On Wednesday night, Mississippi became the 39th state to confirm a case of COVID-19. Five more presumptive cases have been reported today. Coronavirus took a while to reach Mississippi, but now that it’s here, the priority is containing its spread and treating the people who suffer severe complications.

At the same time, it’s important to consider how the threat posed by the virus has been exacerbated by Mississippi’s preexisting conditions: large numbers of people suffering from chronic illnesses, a high uninsured and underinsured population, and a critical shortage of healthcare providers. Combine that with sharp reductions in public health funding, and you have a formula for disaster.

The good news — insofar as it exists — is that Mississippi’s officials are taking the pandemic seriously, and politicians in Jackson seem to be following the lead of medical professionals. State Health Officer Dr. Thomas Dobbs is coordinating the governmental response to coronavirus from his post at the helm of the Mississippi State Department of Health (MSDH), which holds a top rating in emergency preparedness from the Trust for America’s Health. Dr. Dobbs is well-suited for his role: he’s an expert in infectious diseases who previously served as the state epidemiologist.

However, recent policy choices that have been detrimental to public health in “normal” circumstances have left Mississippians particularly vulnerable in extremis.
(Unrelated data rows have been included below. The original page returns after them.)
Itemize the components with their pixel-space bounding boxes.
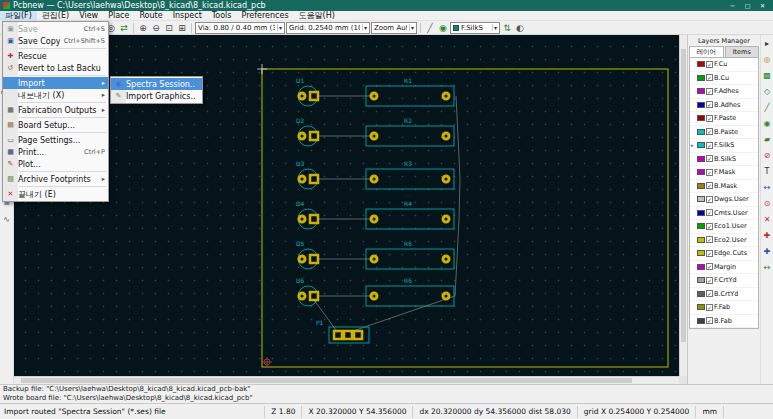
add-dimension-icon[interactable]: ↔ xyxy=(761,182,773,194)
local-ratsnest-icon[interactable]: ▩ xyxy=(761,70,773,82)
file-menu-item-save[interactable]: ▣SaveCtrl+S xyxy=(3,23,108,35)
layer-visibility-checkbox[interactable]: ✓ xyxy=(706,263,713,270)
import-submenu-item-import-graphics[interactable]: ✎Import Graphics... xyxy=(111,90,202,102)
via-size-combo[interactable]: Via: 0.80 / 0.40 mm (31.5 / 15.7 mils) *… xyxy=(195,22,285,34)
layer-visibility-checkbox[interactable]: ✓ xyxy=(706,74,713,81)
layer-visibility-checkbox[interactable]: ✓ xyxy=(706,250,713,257)
horizontal-scroll-thumb[interactable] xyxy=(21,378,633,383)
import-submenu-item-spectra-session[interactable]: ◉Spectra Session... xyxy=(111,78,202,90)
add-footprint-icon[interactable]: ◇ xyxy=(761,86,773,98)
layers-tab-items[interactable]: Items xyxy=(725,46,760,57)
menubar-item-f[interactable]: 파일(F) xyxy=(0,11,37,20)
layer-color-swatch[interactable] xyxy=(697,169,705,175)
menubar-item-h[interactable]: 도움말(H) xyxy=(294,11,340,20)
minimize-button[interactable]: ─ xyxy=(725,1,740,11)
drill-origin-icon[interactable]: ✚ xyxy=(761,230,773,242)
layer-color-swatch[interactable] xyxy=(697,129,705,135)
close-button[interactable]: ✕ xyxy=(755,1,770,11)
zoom-selection-icon[interactable]: ⊞ xyxy=(176,22,188,34)
layer-row-f-fab[interactable]: ✓F.Fab xyxy=(690,301,758,315)
high-contrast-toggle-icon[interactable]: ◐ xyxy=(514,22,526,34)
layer-visibility-checkbox[interactable]: ✓ xyxy=(706,182,713,189)
layer-color-swatch[interactable] xyxy=(697,75,705,81)
layer-color-swatch[interactable] xyxy=(697,264,705,270)
file-menu-item-revert-to-last-backup[interactable]: ↺Revert to Last Backup xyxy=(3,62,108,74)
layer-visibility-checkbox[interactable]: ✓ xyxy=(706,290,713,297)
layer-color-swatch[interactable] xyxy=(697,88,705,94)
layer-color-swatch[interactable] xyxy=(697,250,705,256)
layer-row-eco2-user[interactable]: ✓Eco2.User xyxy=(690,234,758,248)
layer-row-b-adhes[interactable]: ✓B.Adhes xyxy=(690,99,758,113)
layer-color-swatch[interactable] xyxy=(697,183,705,189)
file-menu-item-save-copy-as[interactable]: ▣Save Copy As...Ctrl+Shift+S xyxy=(3,35,108,47)
add-text-icon[interactable]: T xyxy=(761,166,773,178)
layer-visibility-checkbox[interactable]: ✓ xyxy=(706,223,713,230)
layer-pair-icon[interactable]: ⇅ xyxy=(501,22,513,34)
layer-color-swatch[interactable] xyxy=(697,61,705,67)
delete-tool-icon[interactable]: ✕ xyxy=(761,214,773,226)
menubar-item-e[interactable]: 편집(E) xyxy=(37,11,74,20)
layer-row-b-mask[interactable]: ✓B.Mask xyxy=(690,180,758,194)
layer-row-eco1-user[interactable]: ✓Eco1.User xyxy=(690,220,758,234)
file-menu-item-archive-footprints[interactable]: ▧Archive Footprints▸ xyxy=(3,173,108,185)
layer-visibility-checkbox[interactable]: ✓ xyxy=(706,115,713,122)
vertical-scroll-thumb[interactable] xyxy=(681,49,686,342)
add-via-icon[interactable]: ◉ xyxy=(761,118,773,130)
via-display-icon[interactable]: ◉ xyxy=(437,22,449,34)
file-menu-item-board-setup[interactable]: ▤Board Setup... xyxy=(3,119,108,131)
zoom-fit-icon[interactable]: ⊡ xyxy=(163,22,175,34)
layer-visibility-checkbox[interactable]: ✓ xyxy=(706,61,713,68)
maximize-button[interactable]: □ xyxy=(740,1,755,11)
layer-color-swatch[interactable] xyxy=(697,291,705,297)
layer-row-b-crtyd[interactable]: ✓B.CrtYd xyxy=(690,288,758,302)
layer-row-cmts-user[interactable]: ✓Cmts.User xyxy=(690,207,758,221)
active-layer-combo[interactable]: F.SilkS▾ xyxy=(450,22,500,34)
select-tool-icon[interactable]: ▸ xyxy=(761,38,773,50)
layer-color-swatch[interactable] xyxy=(697,304,705,310)
layer-row-f-cu[interactable]: ✓F.Cu xyxy=(690,58,758,72)
layer-visibility-checkbox[interactable]: ✓ xyxy=(706,101,713,108)
layer-color-swatch[interactable] xyxy=(697,142,705,148)
file-menu-item-import[interactable]: Import▸ xyxy=(3,77,108,89)
layer-visibility-checkbox[interactable]: ✓ xyxy=(706,236,713,243)
layer-row-f-silks[interactable]: ▸✓F.SilkS xyxy=(690,139,758,153)
highlight-net-icon[interactable]: ◎ xyxy=(761,54,773,66)
file-menu-item-x[interactable]: 내보내기 (X)▸ xyxy=(3,89,108,101)
layer-visibility-checkbox[interactable]: ✓ xyxy=(706,304,713,311)
layer-row-b-silks[interactable]: ✓B.SilkS xyxy=(690,153,758,167)
route-tracks-icon[interactable]: ╱ xyxy=(761,102,773,114)
file-menu-item-e[interactable]: ✕끝내기 (E) xyxy=(3,188,108,200)
layer-row-b-paste[interactable]: ✓B.Paste xyxy=(690,126,758,140)
menubar-item-place[interactable]: Place xyxy=(103,11,134,20)
layer-color-swatch[interactable] xyxy=(697,237,705,243)
menubar-item-view[interactable]: View xyxy=(74,11,103,20)
zoom-combo[interactable]: Zoom Auto▾ xyxy=(371,22,417,34)
layer-visibility-checkbox[interactable]: ✓ xyxy=(706,169,713,176)
grid-origin-icon[interactable]: ✚ xyxy=(761,246,773,258)
menubar-item-preferences[interactable]: Preferences xyxy=(237,11,294,20)
layer-color-swatch[interactable] xyxy=(697,102,705,108)
menubar-item-inspect[interactable]: Inspect xyxy=(168,11,207,20)
file-menu-item-print[interactable]: ▦Print...Ctrl+P xyxy=(3,146,108,158)
layer-row-b-cu[interactable]: ✓B.Cu xyxy=(690,72,758,86)
layer-color-swatch[interactable] xyxy=(697,156,705,162)
layers-tab-item-0[interactable]: 레이어 xyxy=(689,46,724,57)
microwave-tools-icon[interactable]: ∿ xyxy=(1,214,13,226)
layer-row-f-paste[interactable]: ✓F.Paste xyxy=(690,112,758,126)
add-target-icon[interactable]: ⊙ xyxy=(761,198,773,210)
layer-visibility-checkbox[interactable]: ✓ xyxy=(706,128,713,135)
layer-row-edge-cuts[interactable]: ✓Edge.Cuts xyxy=(690,247,758,261)
menubar-item-tools[interactable]: Tools xyxy=(207,11,237,20)
add-keepout-icon[interactable]: ⊘ xyxy=(761,150,773,162)
layer-row-f-mask[interactable]: ✓F.Mask xyxy=(690,166,758,180)
layer-visibility-checkbox[interactable]: ✓ xyxy=(706,155,713,162)
layer-row-b-fab[interactable]: ✓B.Fab xyxy=(690,315,758,329)
layer-visibility-checkbox[interactable]: ✓ xyxy=(706,209,713,216)
layer-row-f-adhes[interactable]: ✓F.Adhes xyxy=(690,85,758,99)
add-zone-icon[interactable]: ▰ xyxy=(761,134,773,146)
layer-visibility-checkbox[interactable]: ✓ xyxy=(706,317,713,324)
layer-color-swatch[interactable] xyxy=(697,196,705,202)
file-menu-item-page-settings[interactable]: ▭Page Settings... xyxy=(3,134,108,146)
layer-visibility-checkbox[interactable]: ✓ xyxy=(706,277,713,284)
canvas-horizontal-scrollbar[interactable] xyxy=(14,376,679,384)
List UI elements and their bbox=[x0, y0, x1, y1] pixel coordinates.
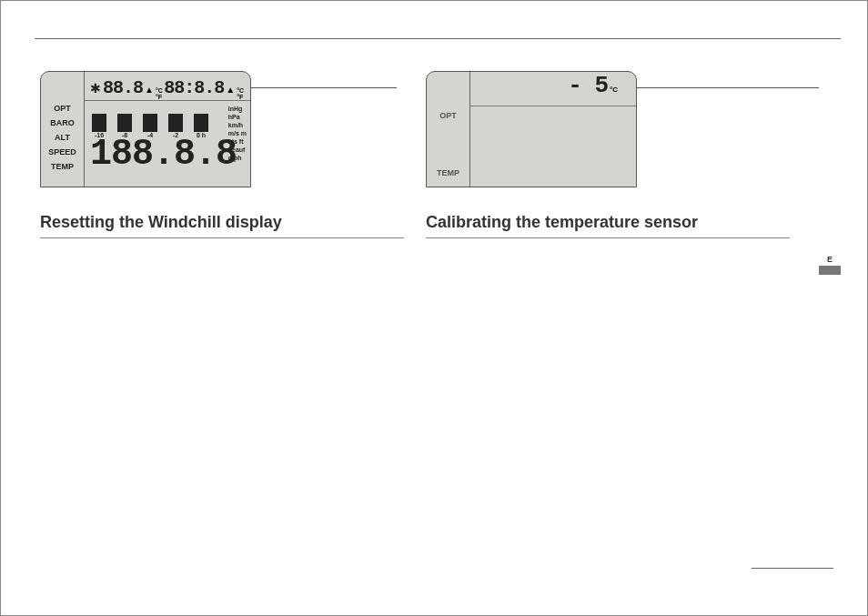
side-label: BARO bbox=[41, 117, 84, 129]
page-tab-marker bbox=[819, 266, 841, 275]
side-label: SPEED bbox=[41, 146, 84, 158]
top-segment-a: 88.8 bbox=[103, 77, 143, 98]
unit-stack: inHg hPa km/h m/s m kts ft beauf mph bbox=[228, 105, 247, 162]
big-segment: 188.8.8 bbox=[85, 136, 250, 173]
page-tab-label: E bbox=[819, 255, 841, 264]
heading-calibrate: Calibrating the temperature sensor bbox=[426, 213, 790, 238]
heading-windchill: Resetting the Windchill display bbox=[40, 213, 404, 238]
cf-label: °C °F bbox=[156, 87, 164, 100]
side-label: ALT bbox=[41, 132, 84, 144]
callout-line bbox=[251, 87, 397, 88]
lcd-side-labels: OPT BARO ALT SPEED TEMP bbox=[41, 72, 85, 187]
side-label: OPT bbox=[41, 103, 84, 115]
side-label: TEMP bbox=[427, 167, 469, 179]
cf-label: °C °F bbox=[237, 87, 245, 100]
bar-graph bbox=[85, 101, 250, 132]
right-column: OPT TEMP - 5 °C Calibrating the temperat… bbox=[426, 71, 790, 238]
temp-unit: °C bbox=[610, 86, 618, 94]
side-label: TEMP bbox=[41, 161, 84, 173]
snowflake-icon: ✱ bbox=[90, 81, 101, 96]
top-segment-b: 88:8.8 bbox=[164, 77, 224, 98]
page-number-rule bbox=[752, 568, 833, 569]
temp-value: - 5 bbox=[568, 72, 608, 99]
top-rule bbox=[35, 38, 841, 39]
up-triangle-icon: ▲ bbox=[226, 85, 235, 95]
lcd-panel-windchill: OPT BARO ALT SPEED TEMP ✱ 88.8 ▲ °C °F 8… bbox=[40, 71, 251, 187]
callout-line bbox=[637, 87, 819, 88]
up-triangle-icon: ▲ bbox=[145, 85, 154, 95]
side-label: OPT bbox=[427, 110, 469, 122]
lcd-side-labels: OPT TEMP bbox=[427, 72, 470, 187]
page-tab: E bbox=[819, 255, 841, 275]
left-column: OPT BARO ALT SPEED TEMP ✱ 88.8 ▲ °C °F 8… bbox=[40, 71, 404, 238]
lcd-panel-temp: OPT TEMP - 5 °C bbox=[426, 71, 637, 187]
Every year since 2014, the state’s leaders have refused to accept more than $1 billion in federal money to expand Medicaid coverage to approximately 130,000 low-income Mississippians. That decision has not only harmed the people who could’ve been insured, but many more whose local clinic or hospital has been forced into bankruptcy as a result. Since Mississippi began rejecting the Medicaid funding, five rural hospitals have closed for financial reasons, while others have pared back services. By comparison, Arkansas — which expanded Medicaid at the first opportunity — has only had one hospital closure during that period.

The Legislature has also cut the health department’s budget deeply in recent years. MSDH’s state appropriation was reduced by 22% from 2016 to 2018, forcing the agency to close county health clinics, eliminate hundreds of jobs, and even jettison some custodial services. While funding has ticked back up, department leaders and health advocates warned that the budget cuts would hamper the state’s ability to respond to an infectious disease outbreak, among other things.